Secret 5 : la loyauté indéfectible de l’armée et les conseillers de haut vol

L’une des forces du régime Biya, c’est aussi la loyauté indéfectible de son armée, selon Michel Luntumbue, chercheur au GRIP, à Bruxelles. Cet homme énigmatique et imprévisible est obsédé par la stabilité de son pays au point de défier l’usure du temps. Hormis une tentative de coup d’Etat en avril 1984, il a, à cet effet, réussi à s’acheter la fidélité des soldats de l’armée nationale, jusqu’aux officiers, comme le souligne le Michel Luntumbe, “en leur proposant un plan de carrière” inédit dans la sous-région et en garantissant dans leurs rangs le renouvellement des générations.

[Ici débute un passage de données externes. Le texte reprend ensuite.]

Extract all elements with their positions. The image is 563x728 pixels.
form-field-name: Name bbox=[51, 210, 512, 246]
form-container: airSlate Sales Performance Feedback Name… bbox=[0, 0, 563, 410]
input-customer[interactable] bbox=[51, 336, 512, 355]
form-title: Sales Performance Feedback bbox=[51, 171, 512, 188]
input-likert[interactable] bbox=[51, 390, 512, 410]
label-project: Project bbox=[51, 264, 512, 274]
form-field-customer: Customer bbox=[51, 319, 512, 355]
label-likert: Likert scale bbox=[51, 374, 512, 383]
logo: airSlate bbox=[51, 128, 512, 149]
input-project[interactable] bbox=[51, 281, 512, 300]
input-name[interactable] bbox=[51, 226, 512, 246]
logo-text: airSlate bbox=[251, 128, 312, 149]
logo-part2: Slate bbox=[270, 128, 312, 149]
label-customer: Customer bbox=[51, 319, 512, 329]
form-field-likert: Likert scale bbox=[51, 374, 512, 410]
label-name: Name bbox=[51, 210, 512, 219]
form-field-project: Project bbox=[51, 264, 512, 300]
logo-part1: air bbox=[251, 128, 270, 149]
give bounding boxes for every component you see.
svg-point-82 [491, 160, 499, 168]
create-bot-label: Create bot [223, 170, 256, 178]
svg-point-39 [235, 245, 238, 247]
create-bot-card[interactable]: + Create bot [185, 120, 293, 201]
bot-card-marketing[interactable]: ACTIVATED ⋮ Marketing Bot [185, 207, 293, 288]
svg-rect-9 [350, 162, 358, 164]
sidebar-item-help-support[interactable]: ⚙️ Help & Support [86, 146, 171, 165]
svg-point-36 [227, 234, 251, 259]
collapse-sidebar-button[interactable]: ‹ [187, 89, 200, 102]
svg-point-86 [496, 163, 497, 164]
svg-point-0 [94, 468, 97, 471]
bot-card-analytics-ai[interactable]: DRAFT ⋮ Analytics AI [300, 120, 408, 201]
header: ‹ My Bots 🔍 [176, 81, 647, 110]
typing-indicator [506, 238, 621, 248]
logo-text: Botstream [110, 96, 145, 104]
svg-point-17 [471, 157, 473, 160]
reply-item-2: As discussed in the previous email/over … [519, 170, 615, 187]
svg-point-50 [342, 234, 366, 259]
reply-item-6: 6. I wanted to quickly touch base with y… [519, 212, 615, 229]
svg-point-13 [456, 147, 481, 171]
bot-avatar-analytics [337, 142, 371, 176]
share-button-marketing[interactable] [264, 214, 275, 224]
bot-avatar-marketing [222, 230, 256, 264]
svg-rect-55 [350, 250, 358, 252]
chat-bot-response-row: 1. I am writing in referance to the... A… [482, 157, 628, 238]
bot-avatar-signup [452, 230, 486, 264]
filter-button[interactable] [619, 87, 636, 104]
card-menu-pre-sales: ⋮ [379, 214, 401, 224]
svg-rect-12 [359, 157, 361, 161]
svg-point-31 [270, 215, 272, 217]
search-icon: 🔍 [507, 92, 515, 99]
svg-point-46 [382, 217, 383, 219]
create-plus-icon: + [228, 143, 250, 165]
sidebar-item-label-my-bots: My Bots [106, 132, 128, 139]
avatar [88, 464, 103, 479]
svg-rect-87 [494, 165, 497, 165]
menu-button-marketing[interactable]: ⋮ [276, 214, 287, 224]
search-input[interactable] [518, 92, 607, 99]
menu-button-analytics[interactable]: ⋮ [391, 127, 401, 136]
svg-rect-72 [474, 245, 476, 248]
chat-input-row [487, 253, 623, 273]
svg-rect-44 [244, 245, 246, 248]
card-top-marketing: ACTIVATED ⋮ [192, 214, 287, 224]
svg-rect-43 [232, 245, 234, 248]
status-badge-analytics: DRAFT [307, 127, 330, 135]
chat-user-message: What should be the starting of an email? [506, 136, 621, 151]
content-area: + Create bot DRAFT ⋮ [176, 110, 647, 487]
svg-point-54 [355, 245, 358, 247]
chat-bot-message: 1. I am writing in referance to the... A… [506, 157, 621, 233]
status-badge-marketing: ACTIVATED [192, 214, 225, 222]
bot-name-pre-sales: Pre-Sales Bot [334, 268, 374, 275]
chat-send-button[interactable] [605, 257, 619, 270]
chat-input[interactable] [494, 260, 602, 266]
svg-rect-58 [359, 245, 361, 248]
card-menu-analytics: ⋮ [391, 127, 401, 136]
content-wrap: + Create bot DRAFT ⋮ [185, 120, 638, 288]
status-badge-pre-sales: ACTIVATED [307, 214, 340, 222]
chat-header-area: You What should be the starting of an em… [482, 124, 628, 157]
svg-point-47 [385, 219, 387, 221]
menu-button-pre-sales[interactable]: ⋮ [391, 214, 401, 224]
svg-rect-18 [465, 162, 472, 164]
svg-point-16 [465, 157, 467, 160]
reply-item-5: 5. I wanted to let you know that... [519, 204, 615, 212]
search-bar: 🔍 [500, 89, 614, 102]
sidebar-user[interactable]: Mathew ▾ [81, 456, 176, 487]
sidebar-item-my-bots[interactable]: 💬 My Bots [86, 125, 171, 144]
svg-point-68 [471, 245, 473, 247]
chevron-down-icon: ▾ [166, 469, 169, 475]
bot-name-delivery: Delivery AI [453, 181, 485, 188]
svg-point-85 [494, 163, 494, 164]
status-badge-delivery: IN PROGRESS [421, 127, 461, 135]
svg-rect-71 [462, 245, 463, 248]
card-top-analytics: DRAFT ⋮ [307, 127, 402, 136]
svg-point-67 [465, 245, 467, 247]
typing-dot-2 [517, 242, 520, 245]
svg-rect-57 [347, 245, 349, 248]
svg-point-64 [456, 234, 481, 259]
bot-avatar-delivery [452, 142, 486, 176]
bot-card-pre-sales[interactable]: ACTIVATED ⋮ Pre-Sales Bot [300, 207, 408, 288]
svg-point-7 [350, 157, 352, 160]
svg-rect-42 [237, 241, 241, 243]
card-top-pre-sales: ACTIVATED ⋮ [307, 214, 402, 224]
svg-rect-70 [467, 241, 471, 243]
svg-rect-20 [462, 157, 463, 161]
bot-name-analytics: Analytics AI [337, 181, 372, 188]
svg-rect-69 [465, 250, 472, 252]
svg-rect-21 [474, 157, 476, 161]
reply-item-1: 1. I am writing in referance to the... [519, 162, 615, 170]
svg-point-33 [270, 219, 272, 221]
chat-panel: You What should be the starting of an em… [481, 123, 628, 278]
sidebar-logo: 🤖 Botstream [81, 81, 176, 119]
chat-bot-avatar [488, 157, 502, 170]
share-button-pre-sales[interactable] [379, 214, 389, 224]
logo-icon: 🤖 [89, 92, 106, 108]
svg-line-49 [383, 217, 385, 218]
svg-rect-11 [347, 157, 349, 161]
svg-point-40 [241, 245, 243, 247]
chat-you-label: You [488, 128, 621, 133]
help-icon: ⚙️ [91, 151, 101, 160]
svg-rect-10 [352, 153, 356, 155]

Par ailleurs, pour mieux avancer ses pions dans l’échiquier politique camerounais et prendre les bonnes décisions, Paul Biya a su s’attacher le service de compétents conseillers. On recense parmi eux, Laurent Esso, Martin Belinga Eboutou et Luc Sindjoun, une des têtes pensantes de la reforme constitutionnelle que Biya pourrait lancer prochainement.

Secret 6 : une personnalité, des dogmes et des principes de gouvernances

Selon jeune Afrique, dans l’esprit Biya”la réforme est un risque, la révolution une catastrophe et le conservatisme l’unique moyen de maintenir ensemble les pièces du puzzle. ”. ”avoir maintenu son pays à l’écart des tourments qu’ont connus le Tchad, le Nigeria, la RDC ou la Côte d’Ivoire est… Avec l’instauration du multipartisme et de la liberté de la presse, le principal motif de fierté du président camerounais.”

Ainsi, dans son cheminement politique depuis le 6 novembre 1982, Paul Biya en homme intelligent, stratège; et mu par l’angoisse de devoir un jour quitter le pouvoir, et convaincu que la classe politique camerounais n’est pas suffisamment mûre pour assumer le changement; a su trouver les moyens d’avancer en s’assurant d’observer sans être observé.